** Opening Records supplied block **

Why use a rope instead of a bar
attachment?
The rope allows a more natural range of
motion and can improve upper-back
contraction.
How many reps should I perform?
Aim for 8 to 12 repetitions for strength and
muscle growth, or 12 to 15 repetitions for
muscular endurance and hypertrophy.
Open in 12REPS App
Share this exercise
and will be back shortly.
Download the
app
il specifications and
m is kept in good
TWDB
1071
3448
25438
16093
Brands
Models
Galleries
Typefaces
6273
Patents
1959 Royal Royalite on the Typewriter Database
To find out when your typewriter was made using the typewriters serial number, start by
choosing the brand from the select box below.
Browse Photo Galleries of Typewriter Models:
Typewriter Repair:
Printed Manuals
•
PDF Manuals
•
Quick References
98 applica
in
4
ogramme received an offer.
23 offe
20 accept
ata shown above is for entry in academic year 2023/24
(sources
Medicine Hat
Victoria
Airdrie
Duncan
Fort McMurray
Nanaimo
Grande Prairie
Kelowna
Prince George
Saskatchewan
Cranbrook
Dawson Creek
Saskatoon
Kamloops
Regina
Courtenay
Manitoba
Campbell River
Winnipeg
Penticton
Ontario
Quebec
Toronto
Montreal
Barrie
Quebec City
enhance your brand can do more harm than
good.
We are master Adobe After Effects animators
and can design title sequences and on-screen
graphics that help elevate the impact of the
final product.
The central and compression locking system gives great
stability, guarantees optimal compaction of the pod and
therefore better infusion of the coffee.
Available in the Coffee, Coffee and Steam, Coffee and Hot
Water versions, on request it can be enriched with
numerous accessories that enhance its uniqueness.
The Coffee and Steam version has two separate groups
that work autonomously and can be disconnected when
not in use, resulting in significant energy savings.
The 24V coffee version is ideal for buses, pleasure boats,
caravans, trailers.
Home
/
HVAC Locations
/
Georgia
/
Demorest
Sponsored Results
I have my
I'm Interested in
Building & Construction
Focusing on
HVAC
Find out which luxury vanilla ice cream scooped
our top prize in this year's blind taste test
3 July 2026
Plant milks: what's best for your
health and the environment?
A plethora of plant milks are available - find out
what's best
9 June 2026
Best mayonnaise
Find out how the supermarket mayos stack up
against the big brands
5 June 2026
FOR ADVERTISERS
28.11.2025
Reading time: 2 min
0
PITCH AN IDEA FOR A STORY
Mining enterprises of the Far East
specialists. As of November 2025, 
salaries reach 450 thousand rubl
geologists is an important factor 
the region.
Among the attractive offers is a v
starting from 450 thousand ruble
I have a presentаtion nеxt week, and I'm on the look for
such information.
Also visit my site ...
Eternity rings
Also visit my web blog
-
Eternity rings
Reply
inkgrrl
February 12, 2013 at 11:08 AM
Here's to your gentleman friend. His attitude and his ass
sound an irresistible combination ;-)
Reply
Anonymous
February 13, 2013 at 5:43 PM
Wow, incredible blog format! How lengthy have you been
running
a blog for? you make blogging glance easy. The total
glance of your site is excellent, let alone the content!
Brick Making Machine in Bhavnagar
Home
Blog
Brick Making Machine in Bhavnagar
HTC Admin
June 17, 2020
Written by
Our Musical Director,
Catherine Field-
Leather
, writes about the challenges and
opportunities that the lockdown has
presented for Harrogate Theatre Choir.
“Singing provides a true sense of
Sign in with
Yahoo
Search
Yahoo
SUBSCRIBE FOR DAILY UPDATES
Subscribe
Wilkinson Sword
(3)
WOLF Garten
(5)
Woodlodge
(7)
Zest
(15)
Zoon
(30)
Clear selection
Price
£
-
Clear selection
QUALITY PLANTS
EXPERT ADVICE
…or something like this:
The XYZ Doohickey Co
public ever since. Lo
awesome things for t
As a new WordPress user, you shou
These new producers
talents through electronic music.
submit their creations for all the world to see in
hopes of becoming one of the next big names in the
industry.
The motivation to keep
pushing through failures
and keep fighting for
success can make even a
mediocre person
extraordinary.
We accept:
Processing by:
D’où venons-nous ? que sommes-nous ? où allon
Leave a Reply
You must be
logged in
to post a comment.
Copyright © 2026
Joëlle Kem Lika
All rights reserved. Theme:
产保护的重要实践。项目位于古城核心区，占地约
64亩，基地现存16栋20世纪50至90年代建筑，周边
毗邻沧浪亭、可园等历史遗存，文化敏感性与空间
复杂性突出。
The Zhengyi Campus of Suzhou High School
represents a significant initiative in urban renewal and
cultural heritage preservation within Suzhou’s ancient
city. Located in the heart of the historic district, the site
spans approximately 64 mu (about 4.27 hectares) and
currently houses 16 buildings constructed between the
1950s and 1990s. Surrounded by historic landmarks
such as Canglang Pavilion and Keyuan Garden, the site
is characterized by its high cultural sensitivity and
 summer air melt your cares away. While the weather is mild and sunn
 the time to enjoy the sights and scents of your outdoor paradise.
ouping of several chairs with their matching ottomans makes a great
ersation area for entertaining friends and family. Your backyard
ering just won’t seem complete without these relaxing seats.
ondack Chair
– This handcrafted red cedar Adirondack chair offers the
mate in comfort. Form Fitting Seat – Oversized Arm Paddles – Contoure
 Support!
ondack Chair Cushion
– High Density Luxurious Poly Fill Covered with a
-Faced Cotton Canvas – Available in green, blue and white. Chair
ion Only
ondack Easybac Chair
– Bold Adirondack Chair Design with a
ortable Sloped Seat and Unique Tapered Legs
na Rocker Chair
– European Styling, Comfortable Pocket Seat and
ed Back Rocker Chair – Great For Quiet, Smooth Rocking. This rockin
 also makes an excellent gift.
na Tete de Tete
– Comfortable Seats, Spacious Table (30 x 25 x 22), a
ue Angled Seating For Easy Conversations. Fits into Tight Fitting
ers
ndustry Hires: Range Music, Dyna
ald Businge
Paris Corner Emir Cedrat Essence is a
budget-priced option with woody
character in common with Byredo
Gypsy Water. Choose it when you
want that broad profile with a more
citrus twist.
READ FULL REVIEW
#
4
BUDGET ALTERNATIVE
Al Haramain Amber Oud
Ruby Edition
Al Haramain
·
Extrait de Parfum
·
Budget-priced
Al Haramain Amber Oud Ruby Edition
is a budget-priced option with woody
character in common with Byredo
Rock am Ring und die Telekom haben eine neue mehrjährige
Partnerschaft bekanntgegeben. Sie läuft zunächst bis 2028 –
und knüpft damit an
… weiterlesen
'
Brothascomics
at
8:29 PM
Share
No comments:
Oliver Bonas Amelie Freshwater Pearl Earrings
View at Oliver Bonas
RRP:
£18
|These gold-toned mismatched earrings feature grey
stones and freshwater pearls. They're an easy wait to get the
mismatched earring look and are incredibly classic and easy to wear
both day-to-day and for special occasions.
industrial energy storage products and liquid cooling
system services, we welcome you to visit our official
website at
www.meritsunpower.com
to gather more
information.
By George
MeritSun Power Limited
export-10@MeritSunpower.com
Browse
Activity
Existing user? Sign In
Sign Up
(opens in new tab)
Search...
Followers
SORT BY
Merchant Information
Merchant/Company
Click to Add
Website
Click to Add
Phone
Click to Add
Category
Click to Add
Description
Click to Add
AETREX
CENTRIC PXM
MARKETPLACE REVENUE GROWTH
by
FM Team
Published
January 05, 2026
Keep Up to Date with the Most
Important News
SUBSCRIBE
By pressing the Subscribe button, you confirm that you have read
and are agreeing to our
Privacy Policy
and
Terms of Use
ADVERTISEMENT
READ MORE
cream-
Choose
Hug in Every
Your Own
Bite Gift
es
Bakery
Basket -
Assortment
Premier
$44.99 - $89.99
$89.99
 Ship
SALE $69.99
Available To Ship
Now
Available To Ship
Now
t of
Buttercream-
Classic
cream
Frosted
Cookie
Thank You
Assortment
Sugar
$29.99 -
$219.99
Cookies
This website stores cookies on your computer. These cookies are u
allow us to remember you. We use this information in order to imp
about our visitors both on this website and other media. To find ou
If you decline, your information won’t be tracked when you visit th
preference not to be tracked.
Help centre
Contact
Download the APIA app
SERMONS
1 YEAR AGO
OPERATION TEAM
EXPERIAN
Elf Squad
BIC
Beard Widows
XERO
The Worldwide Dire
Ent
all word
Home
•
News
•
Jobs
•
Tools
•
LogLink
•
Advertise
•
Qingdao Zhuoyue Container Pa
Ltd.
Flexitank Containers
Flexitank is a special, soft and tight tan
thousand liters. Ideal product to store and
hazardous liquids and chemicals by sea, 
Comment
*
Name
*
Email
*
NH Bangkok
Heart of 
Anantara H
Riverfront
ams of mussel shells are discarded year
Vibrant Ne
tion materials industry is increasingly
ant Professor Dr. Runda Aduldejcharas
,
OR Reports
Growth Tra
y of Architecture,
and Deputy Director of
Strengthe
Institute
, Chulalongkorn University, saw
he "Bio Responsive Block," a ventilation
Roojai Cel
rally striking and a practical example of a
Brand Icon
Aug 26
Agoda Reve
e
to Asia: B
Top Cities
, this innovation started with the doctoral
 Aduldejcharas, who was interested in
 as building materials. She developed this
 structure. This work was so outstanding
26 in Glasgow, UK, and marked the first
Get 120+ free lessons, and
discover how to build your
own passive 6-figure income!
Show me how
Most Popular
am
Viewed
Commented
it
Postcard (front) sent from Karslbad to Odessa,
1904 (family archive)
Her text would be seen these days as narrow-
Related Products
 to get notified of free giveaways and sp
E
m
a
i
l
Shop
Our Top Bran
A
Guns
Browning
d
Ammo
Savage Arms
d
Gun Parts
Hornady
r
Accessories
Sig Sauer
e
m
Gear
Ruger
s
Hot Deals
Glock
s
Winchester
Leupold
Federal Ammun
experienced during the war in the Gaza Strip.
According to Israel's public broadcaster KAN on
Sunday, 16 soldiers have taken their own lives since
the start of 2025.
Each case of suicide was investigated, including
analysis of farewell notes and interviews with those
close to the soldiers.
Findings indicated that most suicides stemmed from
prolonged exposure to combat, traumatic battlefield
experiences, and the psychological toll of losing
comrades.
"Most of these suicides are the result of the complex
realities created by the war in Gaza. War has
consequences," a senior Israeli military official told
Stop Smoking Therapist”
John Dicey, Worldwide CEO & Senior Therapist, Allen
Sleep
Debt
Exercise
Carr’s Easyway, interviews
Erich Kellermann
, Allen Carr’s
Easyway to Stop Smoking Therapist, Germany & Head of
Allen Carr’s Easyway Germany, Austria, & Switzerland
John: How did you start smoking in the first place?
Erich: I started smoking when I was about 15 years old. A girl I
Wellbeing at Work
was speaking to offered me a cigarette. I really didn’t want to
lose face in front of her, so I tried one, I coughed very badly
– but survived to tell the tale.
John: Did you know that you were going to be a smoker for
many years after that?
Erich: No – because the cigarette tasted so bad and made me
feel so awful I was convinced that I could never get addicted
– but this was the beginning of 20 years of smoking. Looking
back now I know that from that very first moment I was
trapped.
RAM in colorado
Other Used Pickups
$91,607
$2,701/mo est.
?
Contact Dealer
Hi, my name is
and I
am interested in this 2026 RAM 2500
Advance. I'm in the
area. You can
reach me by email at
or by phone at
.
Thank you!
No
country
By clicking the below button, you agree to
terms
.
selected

** Closing Records supplied block **

### What to produce
When the line with "numerous accessories that" is reached in the data above, begin copying, and stop after the line with "Best mayonnaise"; copy each line exactly, both ends included.

### Expected answer
numerous accessories that enhance its uniqueness.
The Coffee and Steam version has two separate groups
that work autonomously and can be disconnected when
not in use, resulting in significant energy savings.
The 24V coffee version is ideal for buses, pleasure boats,
caravans, trailers.
Home
/
HVAC Locations
/
Georgia
/
Demorest
Sponsored Results
I have my
I'm Interested in
Building & Construction
Focusing on
HVAC
Find out which luxury vanilla ice cream scooped
our top prize in this year's blind taste test
3 July 2026
Plant milks: what's best for your
health and the environment?
A plethora of plant milks are available - find out
what's best
9 June 2026
Best mayonnaise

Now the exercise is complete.